Tengo que podar mi voluntad, y ejercitarla en una disciplina, alumbrada por la razón y sentido común, de hábitos constructivos y armónicos que estructuren mis actos de conductas y coloreen y fortalezcan mis responsabilidades. Tengo que podar mis sentimientos y afectos, que se desvían por las apetencias de tragar mucha agua, más de la que necesito, e ingesta mi voluntad y fortaleza, debilitándome y perdiéndome.

Tengo que podar mis amistades, que me pesan demasiado y me contagian a dejarme guiar por un camino indisciplinado,. fácil, cómodo y desorganizado, que dará al traste con el cuidado de mis ramas, de mi limpieza, de mis buenos hábitos, de mi entrenamiento, de mis ratos de sol y sombra, de mi propia contemplación, de ser yo mismo.

Tengo que podar mis resultados, y cuidar mi eficacia y mis talentos (frutos), pues soy árbol para dar frutos y debo de producirlos de la mejor calidad, en razón a mis talentos y dones, y no desperdiciarlos y mal gastarlos.
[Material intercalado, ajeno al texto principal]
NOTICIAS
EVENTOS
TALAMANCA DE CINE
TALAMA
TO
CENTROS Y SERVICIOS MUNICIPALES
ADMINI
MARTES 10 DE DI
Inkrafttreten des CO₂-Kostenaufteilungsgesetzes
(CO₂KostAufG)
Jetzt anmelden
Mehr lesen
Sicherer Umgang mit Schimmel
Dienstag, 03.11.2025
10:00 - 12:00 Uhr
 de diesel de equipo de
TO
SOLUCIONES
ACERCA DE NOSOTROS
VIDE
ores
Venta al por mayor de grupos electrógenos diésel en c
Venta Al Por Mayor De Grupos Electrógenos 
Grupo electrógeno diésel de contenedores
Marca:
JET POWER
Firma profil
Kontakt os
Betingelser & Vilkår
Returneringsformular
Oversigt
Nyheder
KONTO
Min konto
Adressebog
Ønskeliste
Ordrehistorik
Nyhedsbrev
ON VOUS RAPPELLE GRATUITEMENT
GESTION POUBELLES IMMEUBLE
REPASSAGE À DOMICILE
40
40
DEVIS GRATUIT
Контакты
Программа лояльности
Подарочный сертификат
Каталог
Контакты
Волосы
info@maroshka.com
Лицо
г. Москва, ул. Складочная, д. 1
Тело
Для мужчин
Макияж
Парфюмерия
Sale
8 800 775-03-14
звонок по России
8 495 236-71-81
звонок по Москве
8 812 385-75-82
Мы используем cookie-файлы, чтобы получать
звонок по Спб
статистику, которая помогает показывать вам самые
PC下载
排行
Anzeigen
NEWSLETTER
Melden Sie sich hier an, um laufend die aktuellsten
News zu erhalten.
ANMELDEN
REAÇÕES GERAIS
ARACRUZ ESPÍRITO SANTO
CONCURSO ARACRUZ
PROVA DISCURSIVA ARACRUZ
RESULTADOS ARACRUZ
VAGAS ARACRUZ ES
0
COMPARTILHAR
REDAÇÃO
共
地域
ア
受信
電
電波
Tengo que ser fiel a lo que se me ha dado, y responder en consecuencia. Tengo que estar muy pendiente a la poda de mi vida, pues en el camino hay muchas cosas que dejar y tomar, pues sólo lo bueno y verdadero permaneces, lo demás perece.

Y tengo, fundamentalmente, que aconsejarme por el mejor cultivador, por el mejor jardinero, por el mejor y más sabio labrador. Porque sólo teniendo al que lo sabe todo, lo arregla todo, lo cuida todo, y se ofrece y entrega a hacerlo, es como puedo mantener mi árbol erguido, digno, hermoso, fuerte y eternamente feliz.

El Evangelio de hoy nos muestra, casualmente, el contenido de lo que quiero expresar en esta simple reflexión, y precisamente por boca del que tiene verdadera autoridad para decirlo: JESÚS. Sin ÉL nada podemos hacer, y sólo permaneciendo en ÉL y cumpliendo sus mandamientos, podemos mantener nuestro propio jardín hermoso y eternamente cuidado.